Premièrement : créer un couloir de sécurité de trois à quatre kilomètres de large à l’intérieur de Gaza, le long de la frontière avec Israël, à l’est de Rafah. Les troupes de Tsahal pourraient se déplacer librement de chaque côté d’un tel couloir sans créer de problèmes opérationnels. De plus, les camps seraient situés à proximité du passage de Kerem Shalom, qui est déjà utilisé pour acheminer de l’aide, de la nourriture et des fournitures médicales pour soutenir la population à l’intérieur.

Deuxièmement : exploiter la côte de Rafah, le long de la mer, où les camps pourraient être soutenus par de petits bateaux et des navires de ravitaillement pouvant accoster à terre sans avoir besoin d’un quai ou d’un port maritime. La côte de Rafah est suffisamment éloignée des centres urbains denses où se dérouleront probablement la plupart des opérations de combat pour donner aux civils qui y sont réinstallés une chance plus raisonnable de sécurité.

Troisièmement : déplacer temporairement certaines femmes, enfants et hommes de moins de 15 ans de Gaza du côté israélien de la frontière, à l’est de Rafah. Oui, la simple idée d’abriter les Gazaouis dans leur pays suscitera l’inquiétude des Israéliens, et des mesures devraient être prises pour protéger les Israéliens et les Gazaouis déplacés les uns des autres dans un tel scénario. Mais, étant donné les limites spatiales à l’intérieur de Gaza et le paysage faiblement peuplé du côté israélien de la frontière avec Rafah, une telle décision pourrait fournir temporairement une capacité d’hébergement supplémentaire.

La communauté internationale jouerait un rôle central en soutenant, en approvisionnant et en gérant ces camps.

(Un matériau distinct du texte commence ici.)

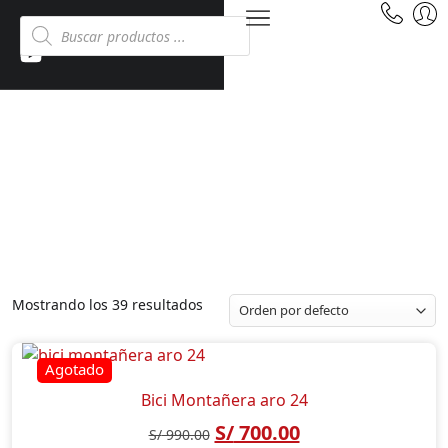
BICICLETAS MONTAÑERAS
Inicio
Tienda
Bicicletas
Bicicletas Montañeras
Mostrando los 39 resultados
Bici Montañera aro 24
S/
700.00
S/
990.00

Dans le même temps, les autorités israéliennes peuvent assurer une sécurité maximale autour de ces sites, qui ne seraient que temporaires et seraient démantelés une fois l’opération de Rafah terminée.

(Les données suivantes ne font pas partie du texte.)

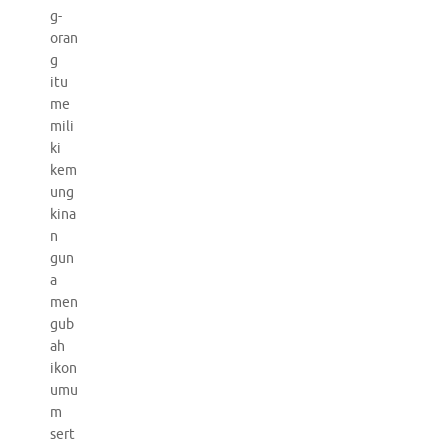
g-
oran
g
itu
me
mili
ki
kem
ung
kina
n
gun
a
men
gub
ah
ikon
umu
m
sert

Pour moi, toutes ces options sont préférables aux vagues projets de relocalisation vers le nord des responsables israéliens – une opération massive qui, en plus d’avoir peu de chances de réussir, éloignerait les Gazaouis du passage par lequel l’aide humanitaire entre actuellement sur le territoire. . (Étant donné la probabilité que le passage de Rafah avec l’Égypte, qui a été jusqu’à présent la bouée de sauvetage de Gaza pendant la guerre, soit coupé par les opérations de combat, les autorités israéliennes doivent également trouver des itinéraires alternatifs pour assurer la continuité de l’acheminement de l’aide humanitaire dans le nord. .)

Lancer une invasion de Rafah sans efforts ni plans sérieux pour protéger les civils serait désastreux pour les habitants affamés et battus de l’enclave côtière, qui ont été inhumainement entassés dans une petite ville surpeuplée et mal équipée après avoir subi des mois de bombardements dévastateurs. Et cela aura pour Israël des conséquences politiques, diplomatiques et géostratégiques mondiales, qui créeraient des dommages irréversibles.

Les plans visant à protéger et à évacuer les civils à Rafah doivent être formulés et mis en œuvre rapidement et de manière transparente afin d’optimiser les chances de leur mise en œuvre efficace. Les erreurs du début de la guerre ne doivent pas se répéter. Après tout, nous parlons d’êtres humains qui ont droit à la vie et à la sécurité.